Amazing things happen when Men and Mountains meet.
I had trekked to Sandakphu, West Bengal, India [12000 feet] with Youth Hostel Association of India [YHAI]. More than the climb I was fascinated about the view of Mt. Kanchenjunga under Full-moon light. 25th December, 2015 was supposed to be the Full-moon night. I had selected the Trek batch dates in a way to be on Sandakphu top on the 25th.
The range is most commonly known as the “Sleeping Buddha” as it looks like the same in imagination of religious people of India. This range consists of several peaks starting from [l-r] Kumbhakarna, Korbu North, Korbu South, Mt. Kanchenjunga and Pandim.
Mt. Kanchenjunga is the 3rd highest peak in the world and 2nd to Mt. Everest in the Himalayas with an elevation of 8,585m lies partly in Nepal and India. God did not create boundaries. We did.
I started the trek from the base camp located at Darjeeling, India. On day 2, I reached the 2nd camp at Tumling, Nepal. On Day 3, I reached the 3rd camp at Kalipokhri, Nepal with the Indian border just few steps away. I’m not sure how many get an opportunity to walk and cross borders so easily. I take the pride in being the very few.
I started early the next day from Kalipokhri camp towards the summit I had my eyes on. I reached the top a little after noon on the 25th and it was -5degrees. On the way, it snowed. It was a perfect welcome to the summit. The camp leader had predicted the temperature to drop to -10degrees that night with strong winds which were quite capable of blowing heavy stones with them. The previous batches had experienced -16degrees. However, this could not dampen my spirit to view the view I had come so far for.
The night fell. Post-supper the lights off were announced at 20:30hrs. One has to follow the rules even while being adventurous. I marched out in the cold with few enthusiasts and there it stood – the snow clad Mt. Kanchenjunga illuminated by the full-moon shining in all its glory. Oh, it was beautiful.

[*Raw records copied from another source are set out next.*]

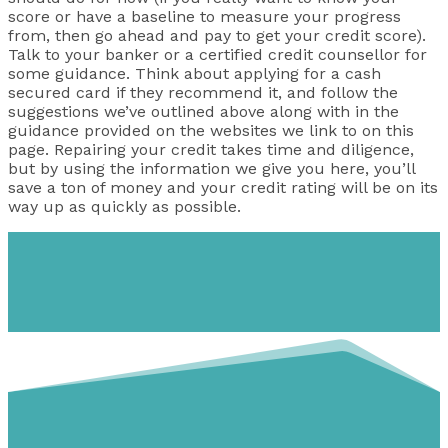
score or have a baseline to measure your progress
from, then go ahead and pay to get your credit score).
Talk to your banker or a certified credit counsellor for
some guidance. Think about applying for a cash
secured card if they recommend it, and follow the
suggestions we’ve outlined above along with in the
guidance provided on the websites we link to on this
page. Repairing your credit takes time and diligence,
but by using the information we give you here, you’ll
save a ton of money and your credit rating will be on its
way up as quickly as possible.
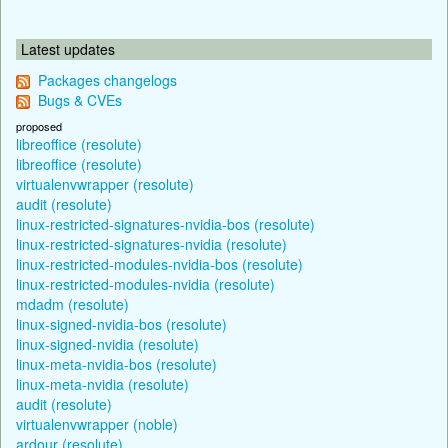
Latest updates
Packages changelogs
Bugs & CVEs
proposed
libreoffice (resolute)
libreoffice (resolute)
virtualenvwrapper (resolute)
audit (resolute)
linux-restricted-signatures-nvidia-bos (resolute)
linux-restricted-signatures-nvidia (resolute)
linux-restricted-modules-nvidia-bos (resolute)
linux-restricted-modules-nvidia (resolute)
mdadm (resolute)
linux-signed-nvidia-bos (resolute)
linux-signed-nvidia (resolute)
linux-meta-nvidia-bos (resolute)
linux-meta-nvidia (resolute)
audit (resolute)
virtualenvwrapper (noble)
ardour (resolute)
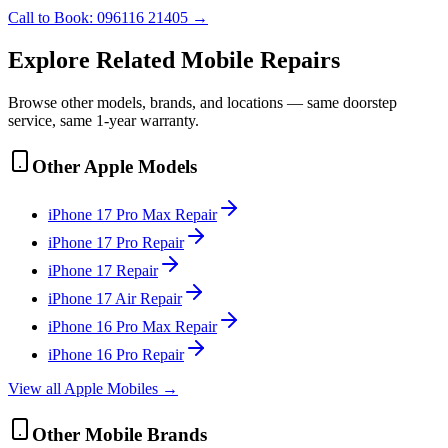
Call to Book:
096116 21405
→
Explore Related
Mobile
Repairs
Browse other models, brands, and locations — same doorstep
service, same 1-year warranty.
Other
Apple
Models
iPhone 17 Pro Max
Repair
iPhone 17 Pro
Repair
iPhone 17
Repair
iPhone 17 Air
Repair
iPhone 16 Pro Max
Repair
iPhone 16 Pro
Repair
View all
Apple
Mobile
s →
Other
Mobile
Brands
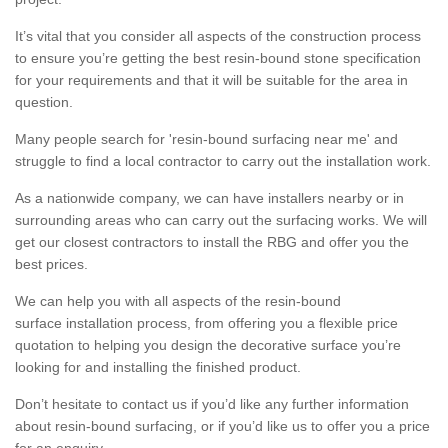
It’s vital that you consider all aspects of the construction process
to ensure you’re getting the best resin-bound stone specification
for your requirements and that it will be suitable for the area in
question.
Many people search for 'resin-bound surfacing near me' and
struggle to find a local contractor to carry out the installation work.
As a nationwide company, we can have installers nearby or in
surrounding areas who can carry out the surfacing works. We will
get our closest contractors to install the RBG and offer you the
best prices.
We can help you with all aspects of the resin-bound
surface installation process, from offering you a flexible price
quotation to helping you design the decorative surface you’re
looking for and installing the finished product.
Don’t hesitate to contact us if you’d like any further information
about resin-bound surfacing, or if you’d like us to offer you a price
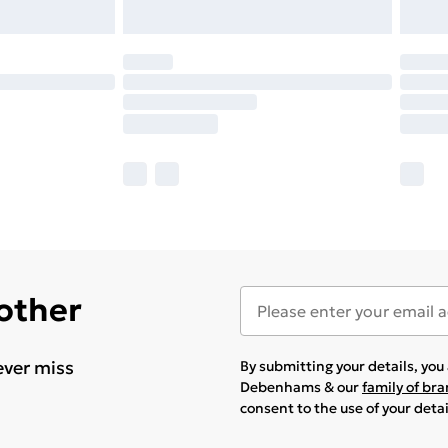
 other
ever miss
By submitting your details, yo
Debenhams & our
family of br
consent to the use of your deta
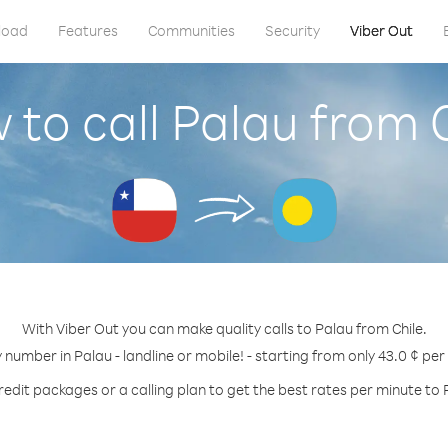
load
Features
Communities
Security
Viber Out
to call Palau from 
With Viber Out you can make quality calls to Palau from Chile.
y number in Palau - landline or mobile! - starting from only 43.0 ¢ per
redit packages or a calling plan to get the best rates per minute to 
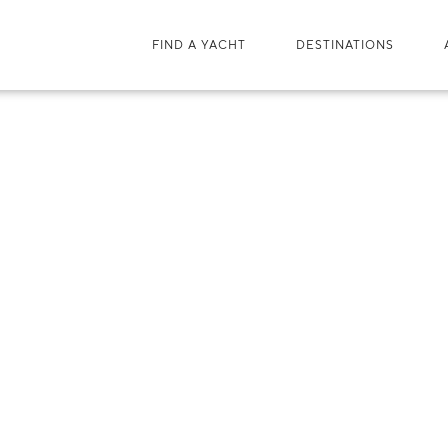
FIND A YACHT
DESTINATIONS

It was -12degrees. I was at 12,000 feet. Winds so strong that they could blow your little dog away. I stationed my camera for a long-exposure shot and voila.
It was cold. Very cold. Finger-numbing cold. I had to gather courage to take out my hands from the gloves to press the shutter. I’m glad I did. But at the end, it was all worth it and if I ever have a chance to do something like this again, I’d do it.
Like I mentioned above, Amazing things happen when Men and Mountains meet.